◆ **What you should do**
When you output the records, match them exactly and omit any picture they include.

◆ **The data**
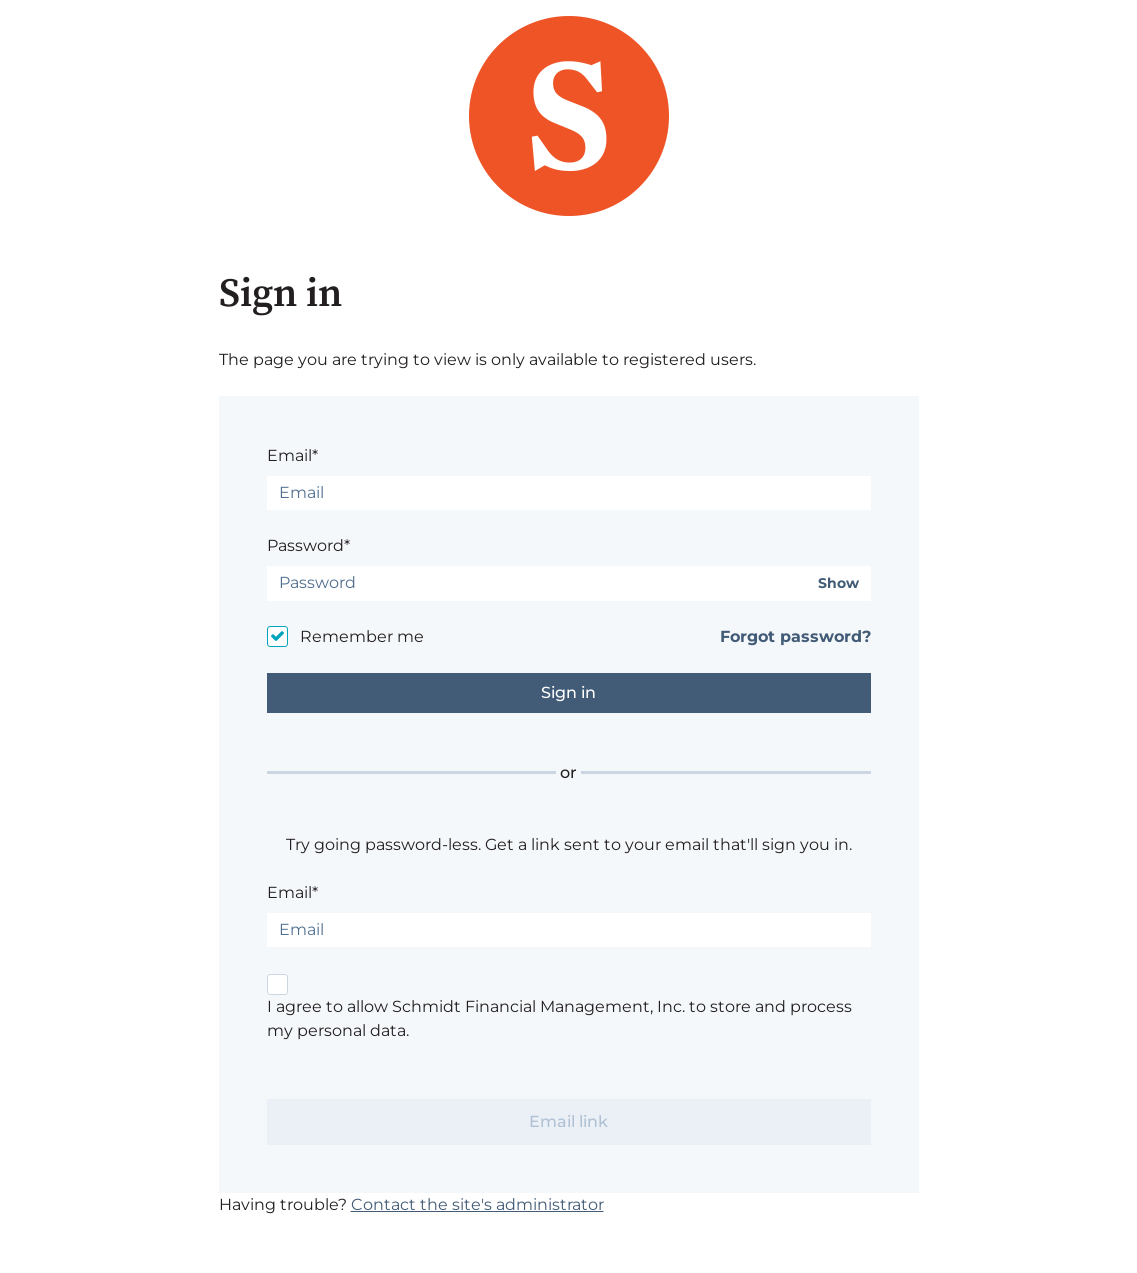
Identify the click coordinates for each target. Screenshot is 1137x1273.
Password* (308, 545)
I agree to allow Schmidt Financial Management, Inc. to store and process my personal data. (559, 1018)
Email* (292, 455)
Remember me (362, 636)
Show (838, 583)
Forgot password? (795, 636)
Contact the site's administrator (477, 1204)
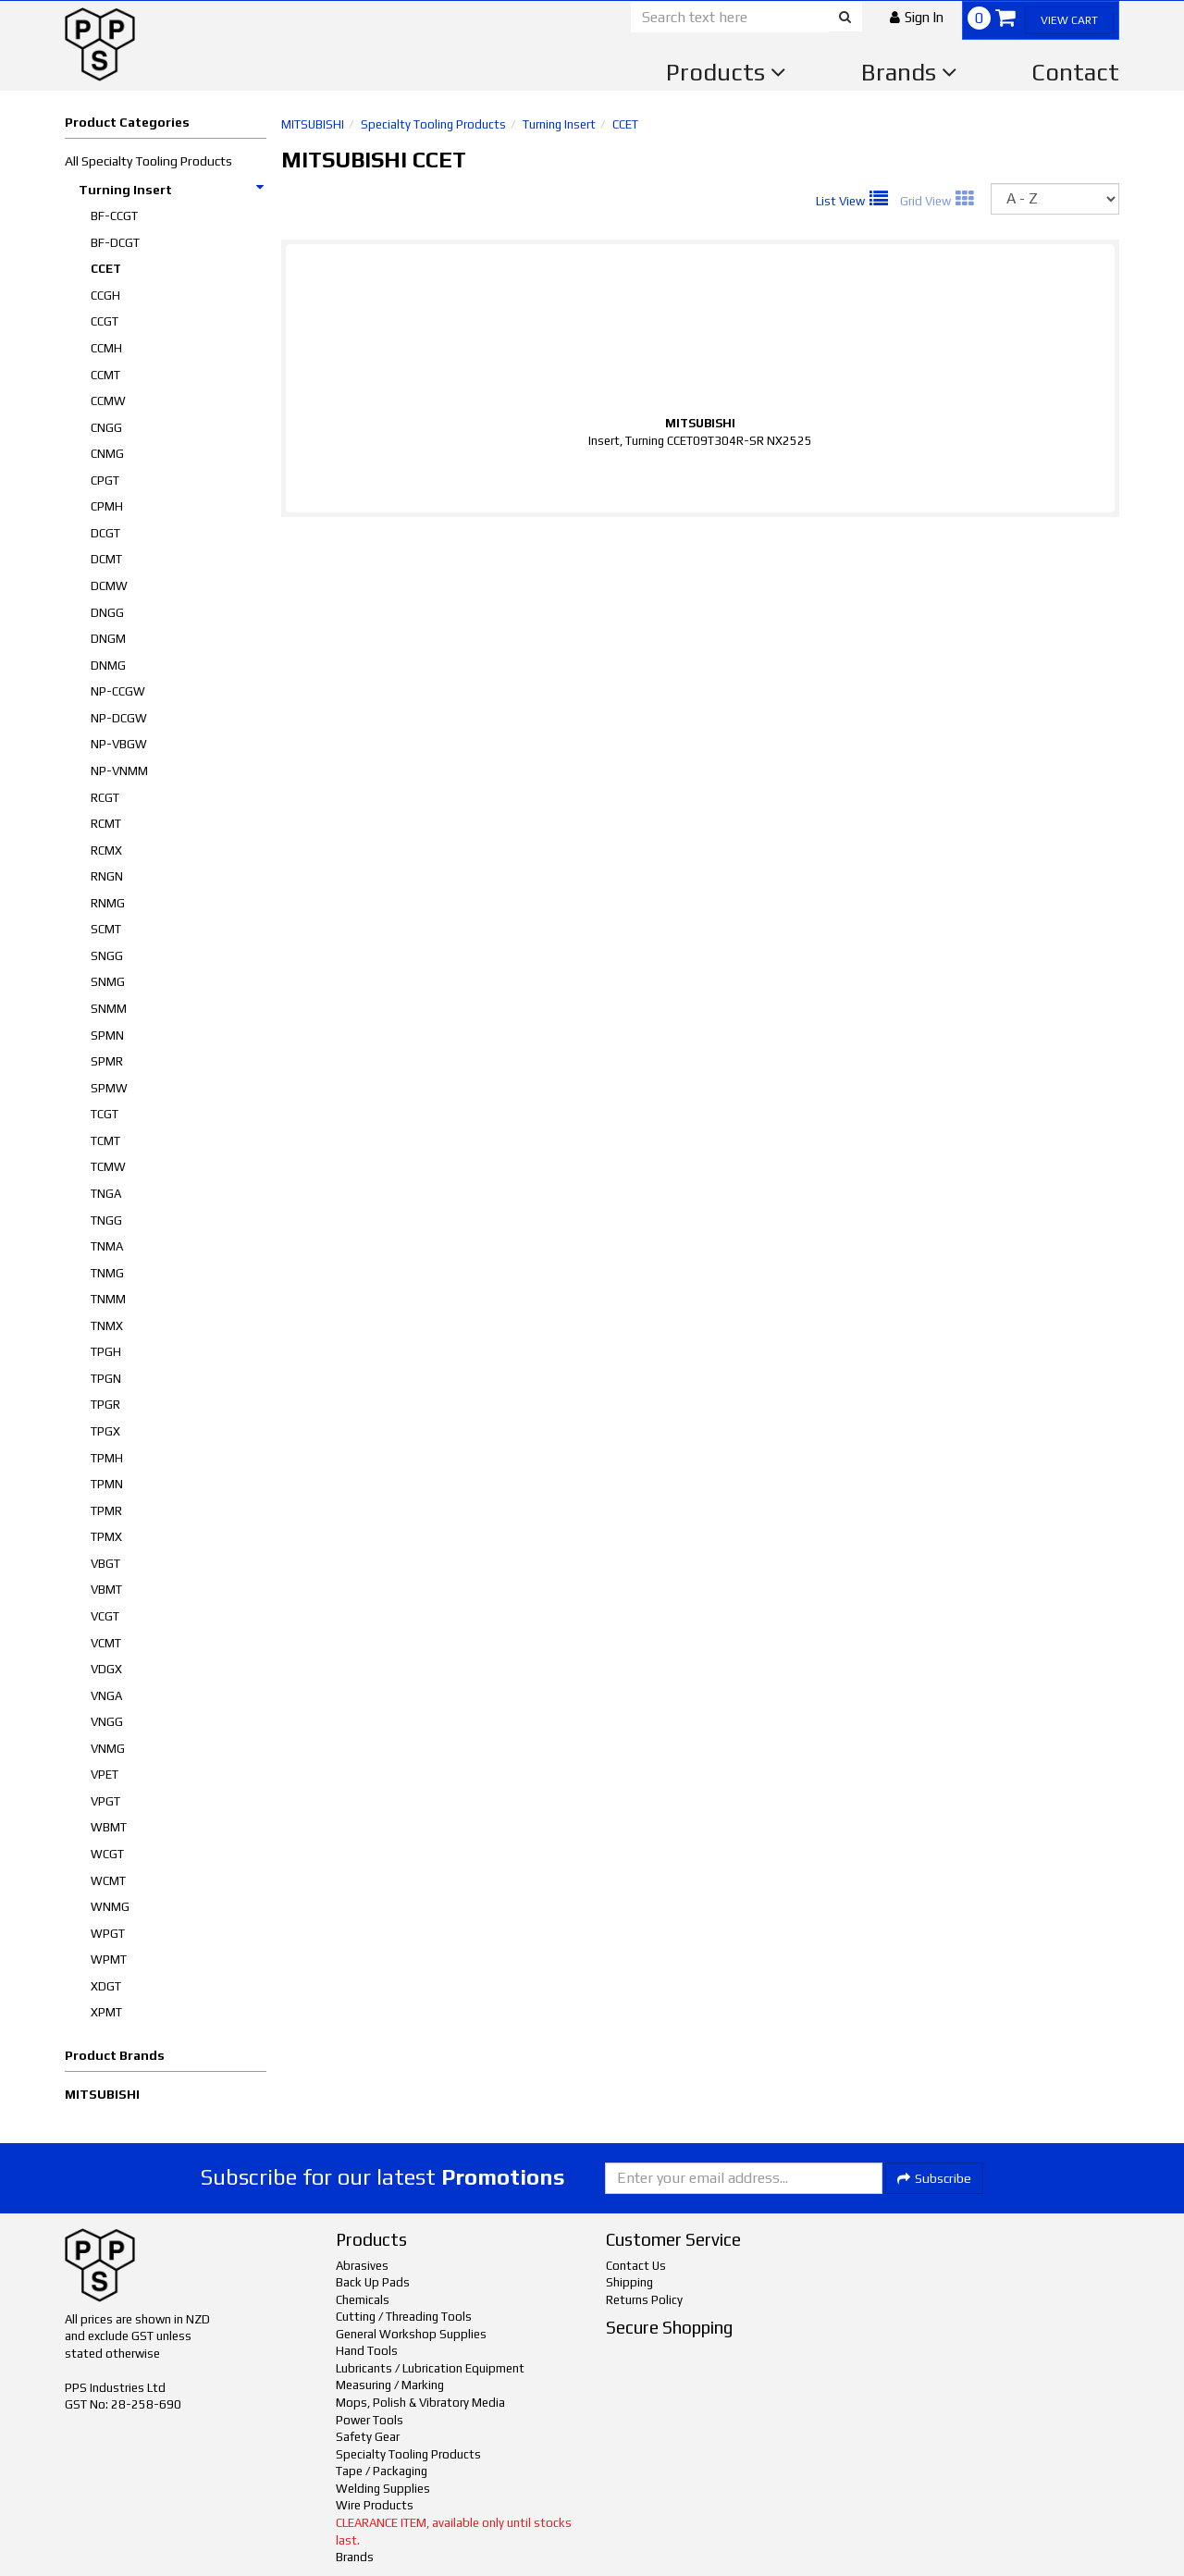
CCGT (104, 321)
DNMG (108, 665)
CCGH (105, 295)
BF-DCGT (115, 243)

◆ **Answer space**
Identify the click coordinates for each target. Screenshot is 1137x1273.
Password* (308, 545)
I agree to allow Schmidt Financial Management, Inc. to store and process my personal data. (559, 1018)
Email* (292, 455)
Remember me (362, 636)
Show (838, 583)
Forgot password? (795, 636)
Contact the site's administrator (477, 1204)
CCGT (104, 321)
DNMG (108, 665)
CCGH (105, 295)
BF-DCGT (115, 243)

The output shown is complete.